◆ Work item ◆
Find every line in the listing below that includes the word "feira", then give only how many there are.
*** Material for this task Section Begins ***
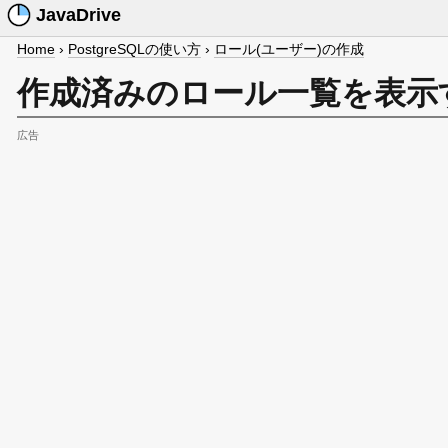
JavaDrive
Home
›
PostgreSQLの使い方
›
ロール(ユーザー)の作成
作成済みのロール一覧を表示
広告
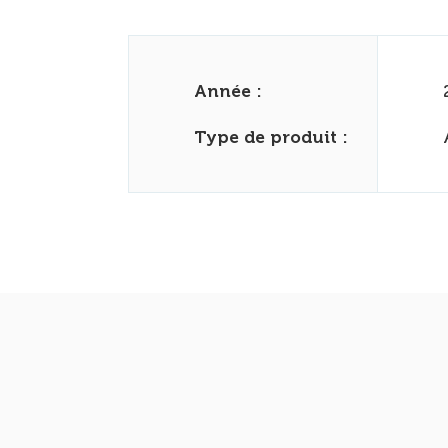
Année :
Type de produit :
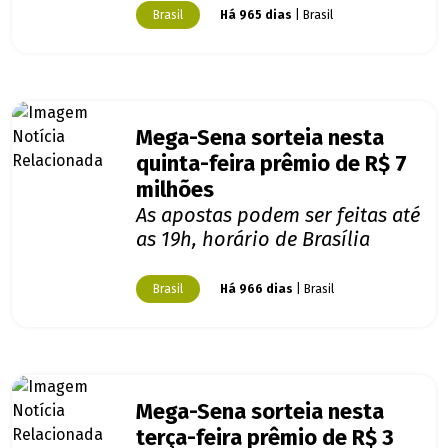
Brasil
Há 965 dias
| Brasil
Mega-Sena sorteia nesta
quinta-feira prêmio de R$ 7
milhões
As apostas podem ser feitas até
as 19h, horário de Brasília
Brasil
Há 966 dias
| Brasil
Mega-Sena sorteia nesta
terça-feira prêmio de R$ 3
*** Material for this task Section Ends ***
◆ Written answer ◆
2